Não podemos deixar de colocar com preocupação o conteúdo deste programa e as medidas para o Desporto Escolar com exemplos como o anúncio de atribuição dos créditos horários para treino das equipas de alunos III na condição de estarem inscritas nas federações desportivas. Isto faz prevalecer a selectividade, a competição e o elitismo. Onde o professor é substituível, onde a função é selecionar e não promover a educação desportiva para o desenvolvimento da criança e do jovem na visão do Desporto escolar enquanto actividade pedagógica. 

O cumprimento do papel da escola tem de continuar a ser exigido.

Não podem continuar a chegar exemplos como na Escola D. Pedro V em Lisboa que tem uma piscina junto à escola e em que a natação não está nas actividades do Desporto escolar ou de escolas do 2º ciclo que não abrem inscrições para raparigas na modalidade de Futsal, alegando que é mais procurada por rapazes. 

Defender os direitos das crianças e dos jovens é defender uma escola que permita efectivar o direito à educação desportiva independentemente se é gordo ou magro, alto ou baixo, menino ou menina, se é portador de deficiência, se tem condições económicas ou não na sua família, ou seja se tem jeito ou não. Esta escola é a que assume de facto a importância do Desporto Escolar e lhe reconhece o papel que deveria desempenhar no processo educativo global. 

O PCP tem manifestado diversas preocupações sobre a concretização do direito constitucional à educação física, ao desporto, ao aproveitamento dos tempos livres e à obrigação do Estado de promover a cultura física e desportiva escolar dirigida à infância e juventude. 

Consideramos que o acesso generalizado e em condições de igualdade à cultura física e ao desporto escolar, desde que devidamente orientados por profissionais pedagógica e cientificamente habilitados e com participação alargada dos jovens na sua organização, é um direito social fundamental da juventude, determinante na promoção da saúde e da condição física e para o pleno e harmonioso desenvolvimento das suas potencialidades. 

O PCP defende a perspectiva de total integração do Desporto Escolar no processo educativo, e rejeita qualquer finalidade que não seja a de dar resposta às necessidades de desenvolvimento de todos os alunos. 
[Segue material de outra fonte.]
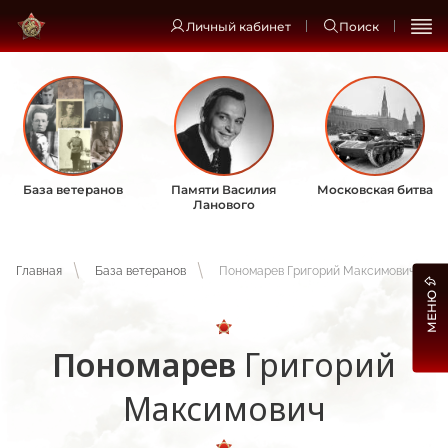
Личный кабинет
Поиск
База ветеранов
Памяти Василия
Московская битва
Ланового
Главная
База ветеранов
Пономарев Григорий Максимович
МЕНЮ
Пономарев
Григорий
Максимович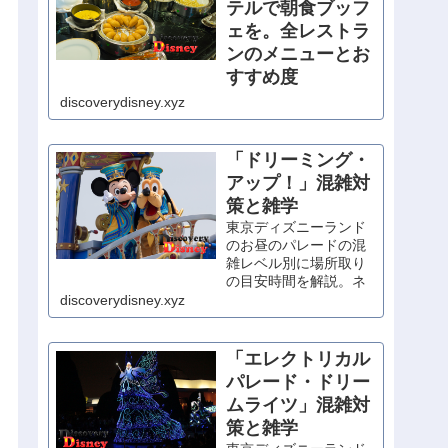
テルで朝食ブッフ
ェを。全レストラ
ンのメニューとお
すすめ度
朝食が食べられるレス
discoverydisney.xyz
トランが少ない東京デ
ィズニーリゾートで、
優雅にホテル朝食を。
「ドリーミング・
シェフ・ミッキー以外
アップ！」混雑対
は宿泊者以外も利用可
策と雑学
能なので、予約無しの
当日利用もOK！
東京ディズニーランド
のお昼のパレードの混
雑レベル別に場所取り
の目安時間を解説。ネ
タバレの写真を織り交
discoverydisney.xyz
ぜた内容紹介もあり。
「エレクトリカル
パレード・ドリー
ムライツ」混雑対
策と雑学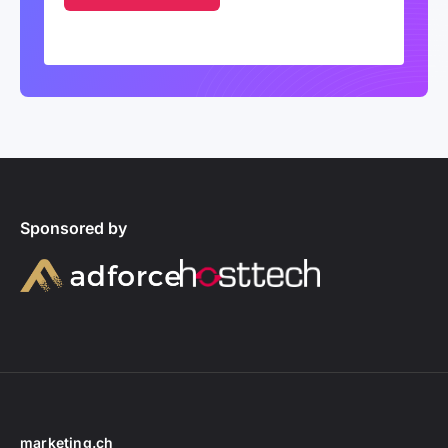
Sponsored by
marketing.ch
O direito das crianças e dos jovens ao desporto escolar deve ser concretizado com medidas concretas que permitam garantir que

  • Nenhum aluno, chegue ao fim do 12º ano de escolaridade, sem ter realizado experiências motoras de diferente tipo, mas devidamente orientadas para uma formação desportiva significativa;
  • Todos os alunos cheguem ao 12º ano compreendendo o significado e a importância da actividade motora para a sua vida actual e futura;
  • Nenhuma criança que frequenta o 1º CEB e o ensino pré-primário, deixe de realizar actividades motoras de carácter lúdico essenciais para o seu desenvolvimento;
  • O gravíssimo fenómeno do abandono da prática desportiva seja devidamente tomado em consideração, em especial em relação às raparigas, com a finalidade de se definirem formas específicas de resolução;
  • A Educação Física e o Desporto Escolar constituam uma unidade orgânica dentro da escola, ambos com a sua própria identidade, para dar resposta à estruturação da cultura corporal mantendo o Desporto Escolar a sua característica de participação voluntária.

 Como construir um desporto escolar que garanta os direitos da criança e do jovem é a reflexão que pretendemos fazer hoje.